Sunday, June 7, 2009

Do You Know Me?

Do you know me?
Have we met?
Probably not, but I'm sure you have seen many others just like me.

Trust me there are tons of us out there but for some reason we seem invisible to the world. You know who I mean. It's ok to talk about it. It's ok to notice us. I know we aren't invisible even though that is what it feels like a lot. I am that overweight person that you happen to notice but try not to stare at. The one you watch at the food store, to see what we are buying, the one you watch at the fast food restaurant and observe what we are eating. We all do it, trust me, I'm overweight and I too do it. I see a heavy person and wonder ''why are they fat'', or say she/he is nice looking, too bad they are overweight. I watch what others are buying/eating. I compare myself to fat people wondering is that what I look like.

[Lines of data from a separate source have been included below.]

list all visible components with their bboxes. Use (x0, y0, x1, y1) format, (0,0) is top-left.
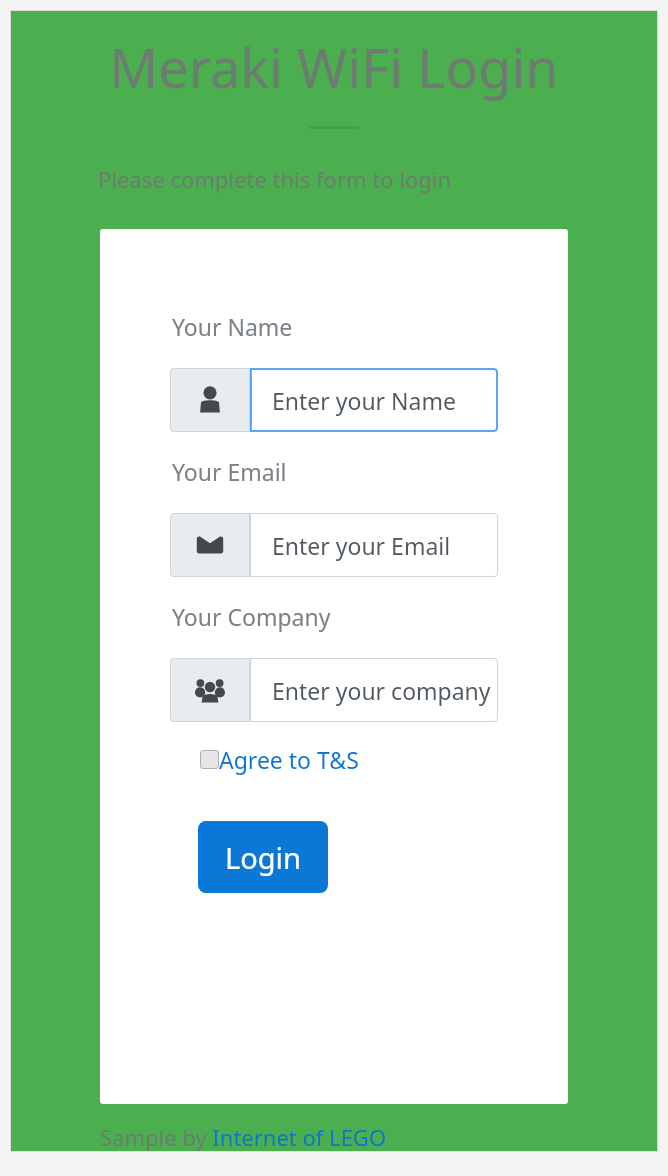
staticText: Login (225, 838, 301, 877)
other: Email (170, 513, 250, 577)
staticText: Your Name (172, 311, 293, 342)
button[interactable]: Company (170, 658, 498, 722)
other: Company (170, 658, 250, 722)
staticText: Enter your Name (272, 385, 456, 416)
staticText: Your Email (172, 456, 287, 487)
staticText: Your Company (172, 601, 331, 632)
button[interactable]: Sample by Internet of LEGO (100, 1122, 387, 1152)
button[interactable]: Agree to T&S (200, 744, 359, 775)
staticText: Enter your company (272, 675, 491, 706)
staticText: Meraki WiFi Login (10, 30, 658, 104)
other: Name (170, 368, 250, 432)
staticText: Please complete this form to login (98, 164, 452, 194)
staticText: Agree to T&S (219, 744, 359, 775)
staticText: Enter your Email (272, 530, 451, 561)
button[interactable]: Name (170, 368, 498, 432)
button[interactable]: Login (198, 821, 328, 893)
button[interactable]: Email (170, 513, 498, 577)
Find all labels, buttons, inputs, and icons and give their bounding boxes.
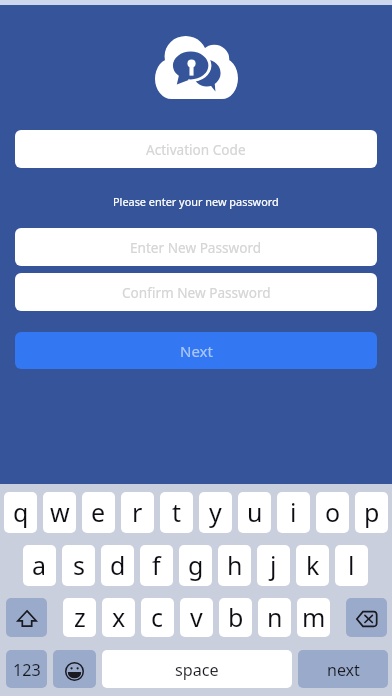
button[interactable]: space xyxy=(102,650,292,688)
staticText: k xyxy=(306,548,320,582)
button[interactable]: h xyxy=(218,545,251,586)
button[interactable]: o xyxy=(316,492,349,533)
button[interactable]: z xyxy=(63,598,96,637)
button[interactable]: i xyxy=(277,492,310,533)
button[interactable]: m xyxy=(297,598,330,637)
staticText: m xyxy=(302,600,326,634)
staticText: z xyxy=(74,600,86,634)
button[interactable]: Activation Code xyxy=(15,130,377,168)
staticText: 123 xyxy=(13,659,41,681)
staticText: Confirm New Password xyxy=(122,283,271,302)
button[interactable]: s xyxy=(62,545,95,586)
staticText: t xyxy=(172,495,182,529)
staticText: b xyxy=(228,600,244,634)
button[interactable]: y xyxy=(199,492,232,533)
staticText: Please enter your new password xyxy=(113,194,279,209)
button[interactable]: Backspace xyxy=(346,598,387,637)
staticText: e xyxy=(91,495,106,529)
staticText: l xyxy=(348,548,355,582)
staticText: x xyxy=(112,600,126,634)
button[interactable]: d xyxy=(101,545,134,586)
button[interactable]: n xyxy=(258,598,291,637)
staticText: r xyxy=(132,495,143,529)
button[interactable]: c xyxy=(141,598,174,637)
button[interactable]: Confirm New Password xyxy=(15,273,377,311)
staticText: s xyxy=(73,548,85,582)
staticText: o xyxy=(325,495,341,529)
button[interactable]: k xyxy=(296,545,329,586)
button[interactable]: w xyxy=(43,492,76,533)
staticText: n xyxy=(267,600,283,634)
staticText: p xyxy=(364,495,380,529)
staticText: Next xyxy=(180,341,213,361)
staticText: a xyxy=(32,548,47,582)
button[interactable]: g xyxy=(179,545,212,586)
staticText: w xyxy=(50,495,70,529)
button[interactable]: t xyxy=(160,492,193,533)
staticText: Activation Code xyxy=(146,140,246,159)
staticText: i xyxy=(290,495,297,529)
staticText: d xyxy=(110,548,126,582)
button[interactable]: p xyxy=(355,492,388,533)
staticText: next xyxy=(327,659,360,681)
button[interactable]: x xyxy=(102,598,135,637)
button[interactable]: 123 xyxy=(6,650,47,688)
staticText: q xyxy=(13,495,29,529)
button[interactable]: u xyxy=(238,492,271,533)
button[interactable]: e xyxy=(82,492,115,533)
button[interactable]: Next xyxy=(15,332,377,369)
button[interactable]: Emoji xyxy=(53,650,96,688)
staticText: v xyxy=(190,600,203,634)
staticText: j xyxy=(270,548,277,582)
staticText: y xyxy=(209,495,222,529)
button[interactable]: l xyxy=(335,545,368,586)
button[interactable]: next xyxy=(298,650,388,688)
staticText: space xyxy=(175,659,219,681)
staticText: h xyxy=(227,548,243,582)
button[interactable]: f xyxy=(140,545,173,586)
staticText: f xyxy=(152,548,161,582)
button[interactable]: j xyxy=(257,545,290,586)
button[interactable]: Enter New Password xyxy=(15,228,377,266)
staticText: u xyxy=(247,495,263,529)
button[interactable]: r xyxy=(121,492,154,533)
button[interactable]: a xyxy=(23,545,56,586)
button[interactable]: v xyxy=(180,598,213,637)
staticText: g xyxy=(188,548,204,582)
button[interactable]: Shift xyxy=(6,598,47,637)
button[interactable]: b xyxy=(219,598,252,637)
button[interactable]: q xyxy=(4,492,37,533)
staticText: Enter New Password xyxy=(130,238,262,257)
staticText: c xyxy=(151,600,164,634)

I'm not afraid to talk about being fat anymore. I'm not in denial anymore. I know what it is to be fat. I have been fat for half of my life now. Wow, its really amazing to think that half my life I have been living ''invisible'' to the world. You are probably thinking to yourself - ''Hello lady, you weren't invisible, Yoohoo, we can see you, how could we miss you!'' But, inside I was. The person that I am. I'm not talking weight, I'm talking about me as an individual. You know, the girl under the fat. Yes, there really is someone under this fat suit who is just like you.

I know what its like to be skinny, was skinny growing up, skinny when I had my child and skinny after losing over 100 pounds 3 years ago. I know how different life is for a skinny person.

I'm not skinny anymore though, hence, the Before, After, Before title. I've gone through the circle of dieting. I'm not even a Yo-Yo dieter, I'm a circle. I always start back where I began, but not this time cause I'm breaking the circle and going to make it a straight line to Forever!

It's going to be hard, it's going to seem impossible at times for me. I'm fighting my age, pre-menopause, and a few other thinks that will complicate it but not stop me. I want to enjoy life. I want to find my life.

I'm going to use this blog to moan, laugh, encourage, promote, and find myself again as I face the biggest challenge in my life.

Join me, follow me, taunt me, encourage me, every word will be read, and every word will help me achieve this goal of mine.